Am nächsten Tag, am 1. Januar 2024, genau 30 Jahre nachdem die Zapatistas mit ihrem Aufstand die Weltöffentlichkeit überraschten, geht das Fest weiter. Nachdem alle zapatistischen Beiträge dargebracht wurden, präsentieren die internationalen Gäste Lieder, Poesie, Tanz und Theaterstücke. Auch die europäische Delegation singt einige kämpferische Lieder und in Form von Grußworten der Frauenverteidigungseinheiten aus Şengal sowie der YPJ aus Rojava wurde dem bedeutenden Jahrestag gratuliert.
Auch ein Lied in Erinnerung an den in Kurdistan gefallenen deutschen Internationalisten Şehîd Bager Nujîan (Michael Panser) wird vorgetragen. Seine Suche nach realen Utopien hatte ihn selbst nach Chiapas, Mexiko gebracht. Kurz bevor er 2018 gefallen ist, hat er einen Brief aus den kurdischen Bergen zum 25. Jahrestag des Zapatistischen Aufstands gesendet, indem er die Parallelen des gemeinsamen Kampfes betonte.
Während der zweiten Parade der EZLN dreht auf der Bühne ein zapatistisches Kind mit einem kleinen Fahrrad seine Runden, fast gänzlich unbemerkt vom Publikum – doch ein starkes Symbol. Es zog sich durch alle die 20 aktuellen Kommuniqués und steht für die Zukunft der zapatistischen Pueblos, für die kommenden sieben Generationen, an die sie bei ihren aktuellen Planungen denken. Wie immer verlieren die Zapatistas bei aller Dunkelheit auch die Hoffnung nicht aus dem Blick und bringen mit dem „Común“ wieder einmal einen überraschenden, konkreten Vorschlag, wie die voranschreitende Zerstörung nicht nur gebremst, sondern an ihrer Stelle auch etwas Besseres geschaffen werden kann.
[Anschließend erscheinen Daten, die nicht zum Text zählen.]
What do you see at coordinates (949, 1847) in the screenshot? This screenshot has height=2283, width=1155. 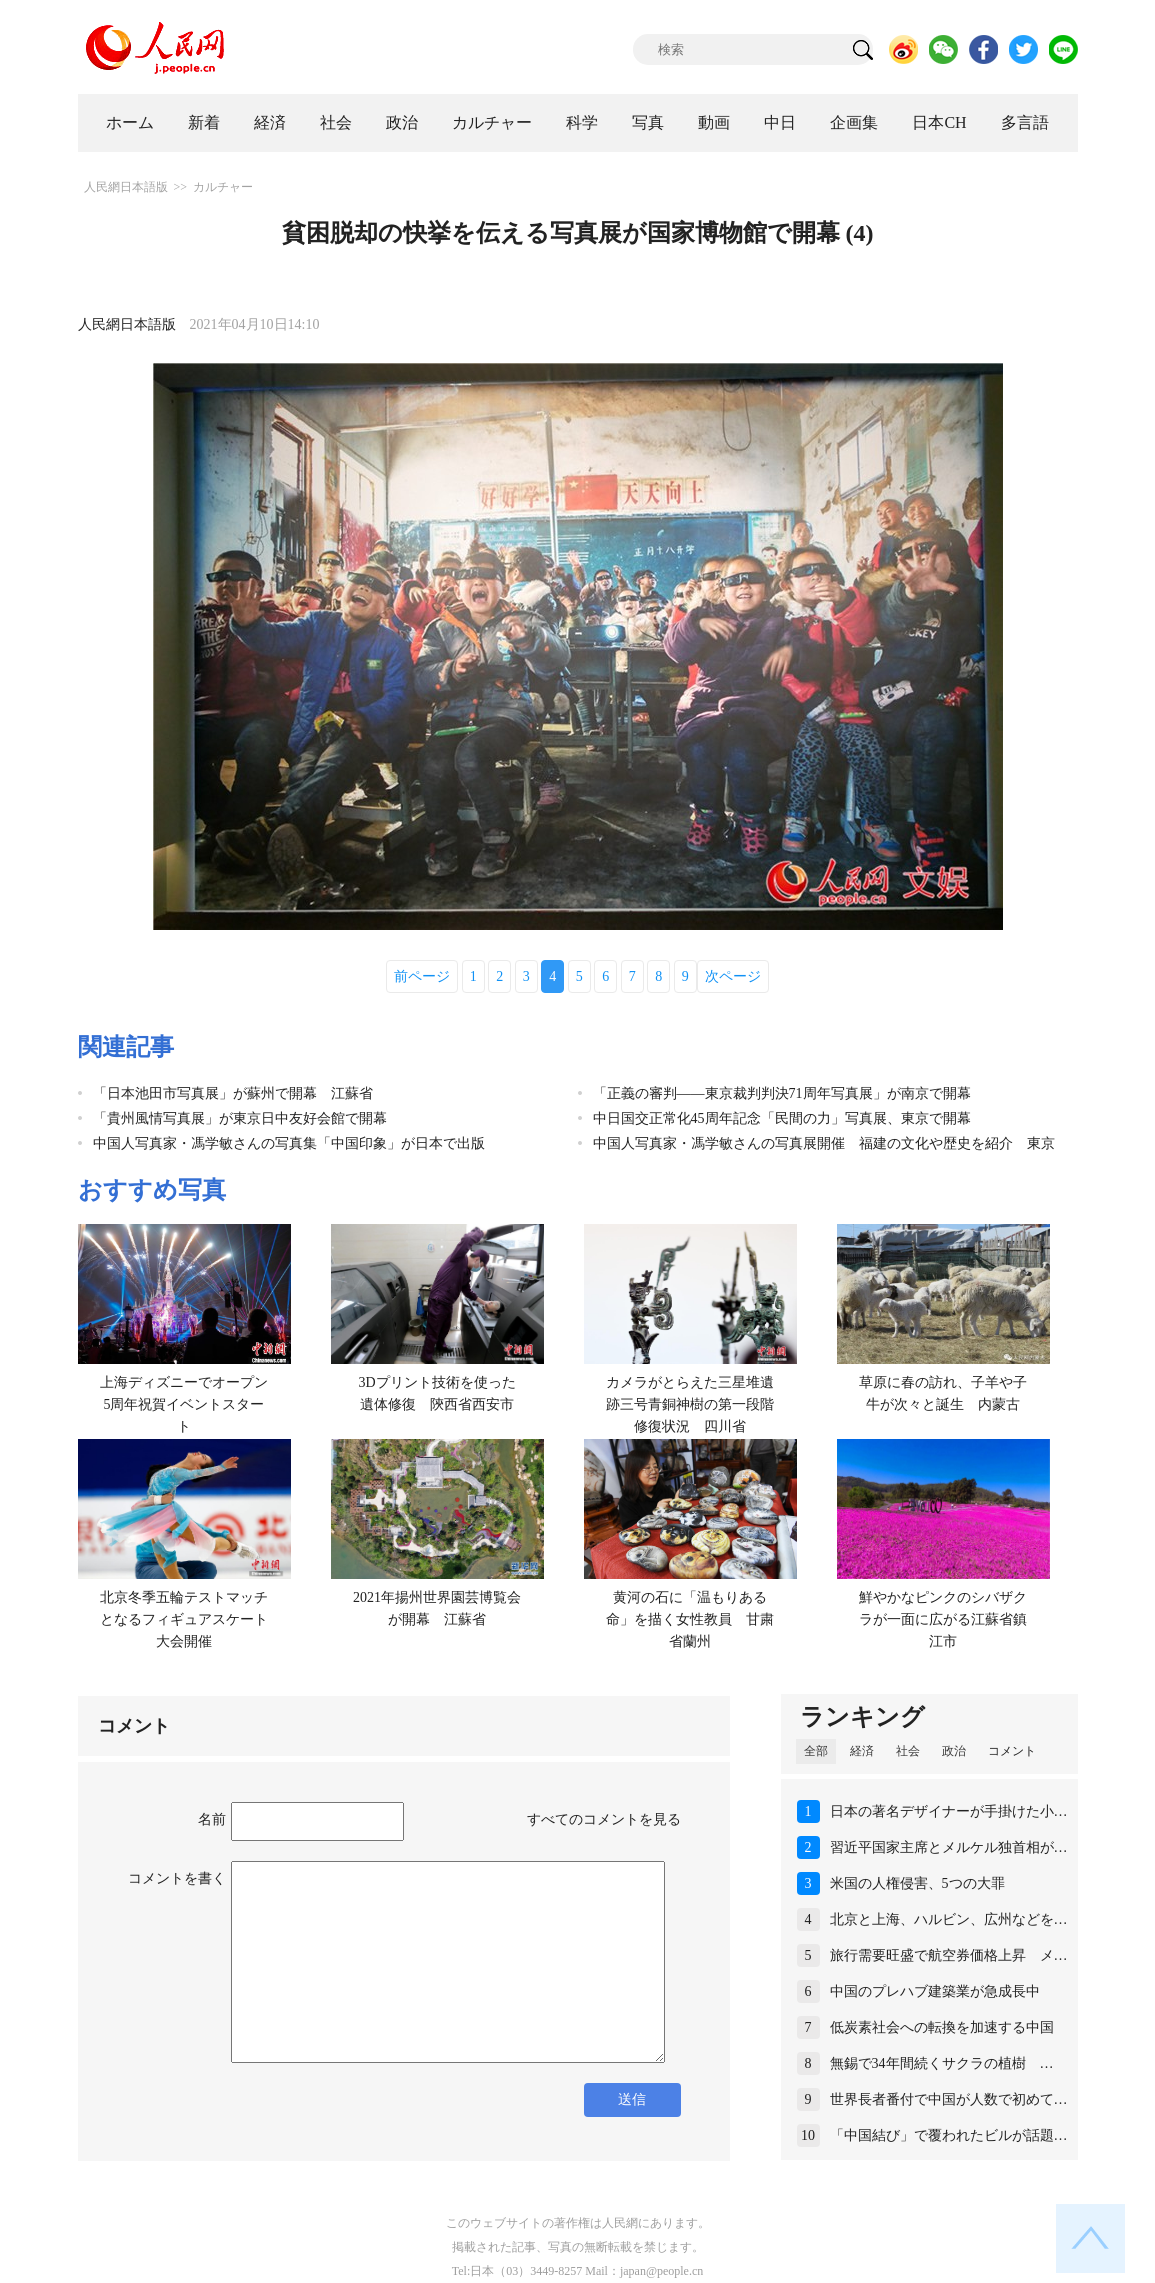 I see `習近平国家主席とメルケル独首相が…` at bounding box center [949, 1847].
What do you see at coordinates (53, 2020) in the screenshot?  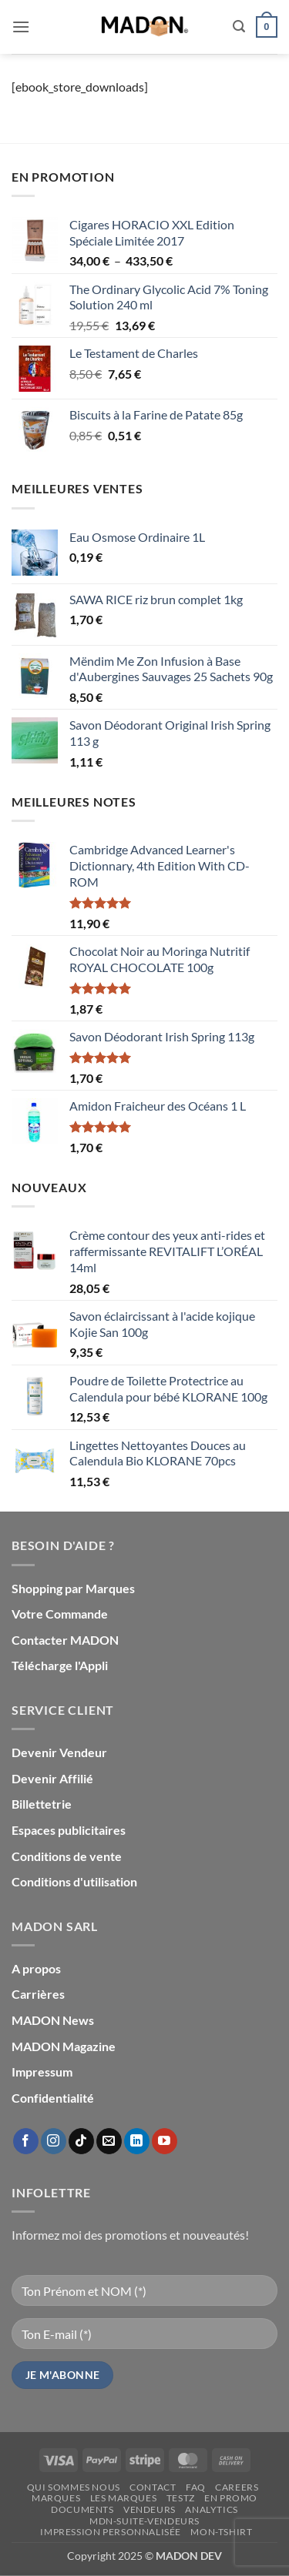 I see `MADON News` at bounding box center [53, 2020].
Denn nicht nur die Zapatistas, auch viele Mitglieder der Delegation sehen: Wieder in Verbindung mit der Erde zu kommen, das Land mit unseren eigenen Händen zu bearbeiten und uns kollektiv für Land verantwortlich zu fühlen, ist grundlegend dafür, dass wir die Naturzerstörung aufhalten, uns als Gemeinschaften nachhaltig organisieren und ein „kollektives Herz“ entwickeln können.